What the task requires =>
Below are records with pictures. Transcribe exactly, and only, the lines from the line with "eld by PS Holdings" to the line with "Essential Growth", both ends included, but not the pictures.

Records from a data source =>
==============================

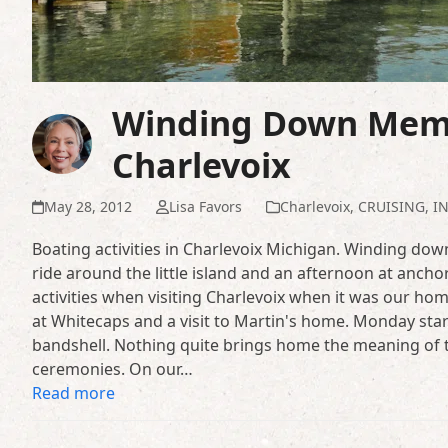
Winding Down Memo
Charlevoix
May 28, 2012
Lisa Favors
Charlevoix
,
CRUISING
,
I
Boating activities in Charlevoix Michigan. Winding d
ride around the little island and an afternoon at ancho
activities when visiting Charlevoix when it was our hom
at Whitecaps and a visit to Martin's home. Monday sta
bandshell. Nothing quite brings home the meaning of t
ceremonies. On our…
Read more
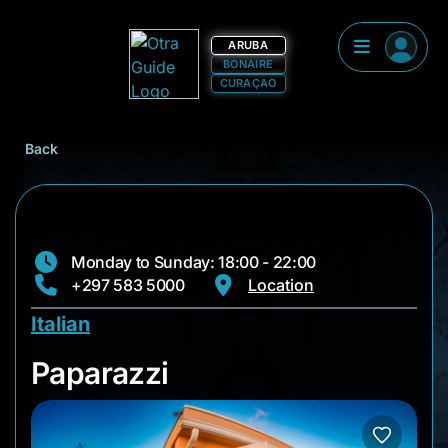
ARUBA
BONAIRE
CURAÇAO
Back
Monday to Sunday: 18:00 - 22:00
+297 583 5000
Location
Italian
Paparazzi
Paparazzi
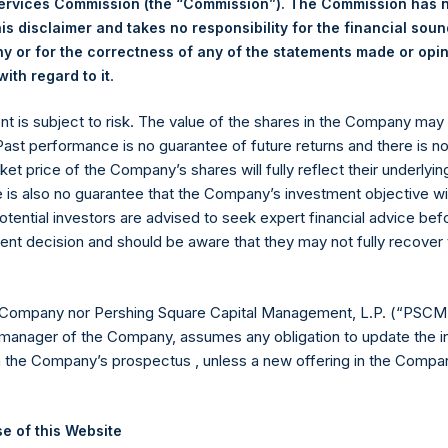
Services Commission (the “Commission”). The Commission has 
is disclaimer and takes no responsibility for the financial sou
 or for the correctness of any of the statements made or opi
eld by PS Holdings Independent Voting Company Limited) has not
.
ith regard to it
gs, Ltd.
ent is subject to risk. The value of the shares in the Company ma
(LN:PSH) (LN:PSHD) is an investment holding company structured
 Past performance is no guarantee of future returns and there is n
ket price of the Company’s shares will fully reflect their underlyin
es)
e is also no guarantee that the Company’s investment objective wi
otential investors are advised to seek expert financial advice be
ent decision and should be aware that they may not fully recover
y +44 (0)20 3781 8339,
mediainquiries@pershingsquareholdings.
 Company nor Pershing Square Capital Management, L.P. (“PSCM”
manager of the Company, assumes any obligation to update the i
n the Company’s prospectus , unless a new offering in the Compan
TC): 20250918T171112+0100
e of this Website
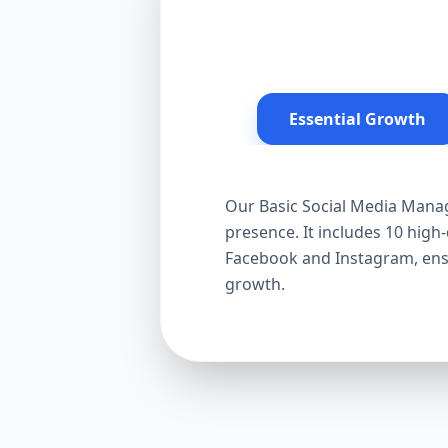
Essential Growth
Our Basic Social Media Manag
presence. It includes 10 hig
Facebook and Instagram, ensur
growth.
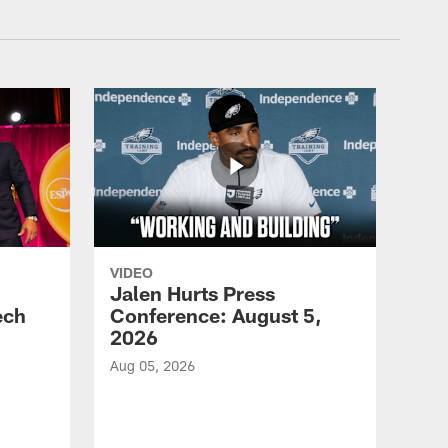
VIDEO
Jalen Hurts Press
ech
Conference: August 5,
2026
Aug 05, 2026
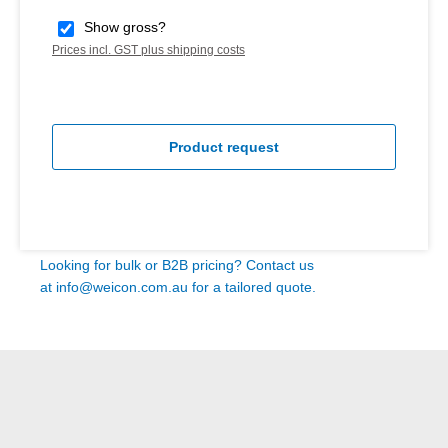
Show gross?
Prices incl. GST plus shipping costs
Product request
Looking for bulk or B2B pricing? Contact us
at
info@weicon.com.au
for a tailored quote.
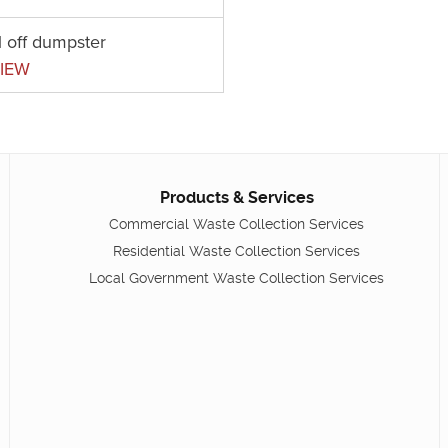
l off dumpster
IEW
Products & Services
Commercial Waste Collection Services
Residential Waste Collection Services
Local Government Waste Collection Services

==============================

Task response =>
eld by PS Holdings Independent Voting Company Limited) has not
.
ith regard to it
gs, Ltd.
ent is subject to risk. The value of the shares in the Company ma
(LN:PSH) (LN:PSHD) is an investment holding company structured
 Past performance is no guarantee of future returns and there is n
ket price of the Company’s shares will fully reflect their underlyin
es)
e is also no guarantee that the Company’s investment objective wi
otential investors are advised to seek expert financial advice be
ent decision and should be aware that they may not fully recover
y +44 (0)20 3781 8339,
mediainquiries@pershingsquareholdings.
 Company nor Pershing Square Capital Management, L.P. (“PSCM”
manager of the Company, assumes any obligation to update the i
n the Company’s prospectus , unless a new offering in the Compan
TC): 20250918T171112+0100
e of this Website
Essential Growth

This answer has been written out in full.